#### Task goal:
In the records below, find every line that contains "officers" and list it.

(Data to process)

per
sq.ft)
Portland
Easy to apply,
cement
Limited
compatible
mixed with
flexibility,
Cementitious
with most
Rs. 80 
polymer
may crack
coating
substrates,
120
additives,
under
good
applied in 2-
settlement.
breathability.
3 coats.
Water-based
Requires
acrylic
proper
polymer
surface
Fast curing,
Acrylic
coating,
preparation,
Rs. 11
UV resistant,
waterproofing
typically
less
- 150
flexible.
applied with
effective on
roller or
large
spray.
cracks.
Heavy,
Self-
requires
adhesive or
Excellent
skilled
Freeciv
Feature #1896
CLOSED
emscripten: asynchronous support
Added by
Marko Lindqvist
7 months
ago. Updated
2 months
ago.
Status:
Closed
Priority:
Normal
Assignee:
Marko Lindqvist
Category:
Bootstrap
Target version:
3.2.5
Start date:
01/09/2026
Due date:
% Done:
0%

(End Data to process)
(Data to process)

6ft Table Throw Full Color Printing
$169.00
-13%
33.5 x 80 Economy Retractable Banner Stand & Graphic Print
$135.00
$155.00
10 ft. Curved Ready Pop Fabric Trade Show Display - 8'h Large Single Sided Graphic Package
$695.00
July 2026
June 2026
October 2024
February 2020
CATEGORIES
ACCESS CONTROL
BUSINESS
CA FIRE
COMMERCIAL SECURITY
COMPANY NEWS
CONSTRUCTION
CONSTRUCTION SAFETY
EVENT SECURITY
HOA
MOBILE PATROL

(End Data to process)
(Data to process)

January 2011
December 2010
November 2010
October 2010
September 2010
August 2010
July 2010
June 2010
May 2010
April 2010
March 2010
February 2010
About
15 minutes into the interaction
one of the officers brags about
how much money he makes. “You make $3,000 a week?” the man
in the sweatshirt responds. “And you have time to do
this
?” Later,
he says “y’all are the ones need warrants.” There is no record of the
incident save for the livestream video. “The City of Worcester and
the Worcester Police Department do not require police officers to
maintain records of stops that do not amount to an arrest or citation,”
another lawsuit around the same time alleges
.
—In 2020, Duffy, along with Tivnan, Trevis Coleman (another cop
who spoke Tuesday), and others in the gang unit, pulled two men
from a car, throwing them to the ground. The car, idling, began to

(End Data to process)

#### Solution to this exercise:
one of the officers brags about
the Worcester Police Department do not require police officers to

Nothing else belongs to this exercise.